======== TASK INPUTS ========

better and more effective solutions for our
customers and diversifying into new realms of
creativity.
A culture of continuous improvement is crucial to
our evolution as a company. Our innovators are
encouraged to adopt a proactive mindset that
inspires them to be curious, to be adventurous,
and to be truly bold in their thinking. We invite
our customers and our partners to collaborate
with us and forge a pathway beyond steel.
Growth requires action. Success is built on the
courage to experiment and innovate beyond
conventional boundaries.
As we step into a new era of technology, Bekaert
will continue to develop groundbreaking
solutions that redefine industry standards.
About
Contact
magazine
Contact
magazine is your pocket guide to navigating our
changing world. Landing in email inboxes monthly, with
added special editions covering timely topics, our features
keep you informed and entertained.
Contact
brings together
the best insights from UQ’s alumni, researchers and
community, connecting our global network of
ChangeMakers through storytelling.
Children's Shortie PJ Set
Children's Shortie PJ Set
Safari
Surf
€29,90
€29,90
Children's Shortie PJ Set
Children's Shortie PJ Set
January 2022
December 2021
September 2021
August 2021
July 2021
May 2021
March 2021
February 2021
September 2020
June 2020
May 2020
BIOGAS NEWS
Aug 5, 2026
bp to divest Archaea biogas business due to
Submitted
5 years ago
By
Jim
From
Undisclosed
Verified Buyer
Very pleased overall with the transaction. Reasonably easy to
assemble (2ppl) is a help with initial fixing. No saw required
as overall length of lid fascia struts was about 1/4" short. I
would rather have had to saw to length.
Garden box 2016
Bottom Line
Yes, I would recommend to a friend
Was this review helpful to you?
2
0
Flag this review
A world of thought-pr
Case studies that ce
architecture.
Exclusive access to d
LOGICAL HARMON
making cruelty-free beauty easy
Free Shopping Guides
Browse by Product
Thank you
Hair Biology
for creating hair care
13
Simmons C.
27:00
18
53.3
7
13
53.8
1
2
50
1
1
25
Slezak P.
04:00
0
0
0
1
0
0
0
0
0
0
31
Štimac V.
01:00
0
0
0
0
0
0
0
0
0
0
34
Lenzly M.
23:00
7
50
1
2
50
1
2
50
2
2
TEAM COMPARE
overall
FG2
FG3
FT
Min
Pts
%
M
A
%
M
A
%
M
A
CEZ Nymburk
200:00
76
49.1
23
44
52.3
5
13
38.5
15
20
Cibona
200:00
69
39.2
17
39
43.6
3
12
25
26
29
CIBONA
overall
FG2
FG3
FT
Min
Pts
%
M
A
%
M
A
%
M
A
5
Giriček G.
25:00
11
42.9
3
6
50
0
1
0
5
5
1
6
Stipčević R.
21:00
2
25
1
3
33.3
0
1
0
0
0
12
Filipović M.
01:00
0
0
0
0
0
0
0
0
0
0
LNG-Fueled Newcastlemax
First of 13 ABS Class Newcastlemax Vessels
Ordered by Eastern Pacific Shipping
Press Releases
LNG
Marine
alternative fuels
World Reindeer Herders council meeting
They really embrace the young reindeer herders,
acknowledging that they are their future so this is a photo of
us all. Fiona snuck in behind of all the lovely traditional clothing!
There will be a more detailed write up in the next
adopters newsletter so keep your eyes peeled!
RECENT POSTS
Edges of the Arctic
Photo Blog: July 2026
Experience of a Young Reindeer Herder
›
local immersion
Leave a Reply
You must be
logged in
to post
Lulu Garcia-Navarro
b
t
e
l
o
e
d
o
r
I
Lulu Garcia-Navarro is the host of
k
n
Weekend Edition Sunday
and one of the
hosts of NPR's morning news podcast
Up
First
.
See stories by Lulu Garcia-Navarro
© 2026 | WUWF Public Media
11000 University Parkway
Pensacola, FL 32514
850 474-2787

========

» **WHAT TO DO**
Copy the lines that hold the word "customers". Take them from the records above.

» **YOUR SOLUTION**
customers and diversifying into new realms of
our customers and our partners to collaborate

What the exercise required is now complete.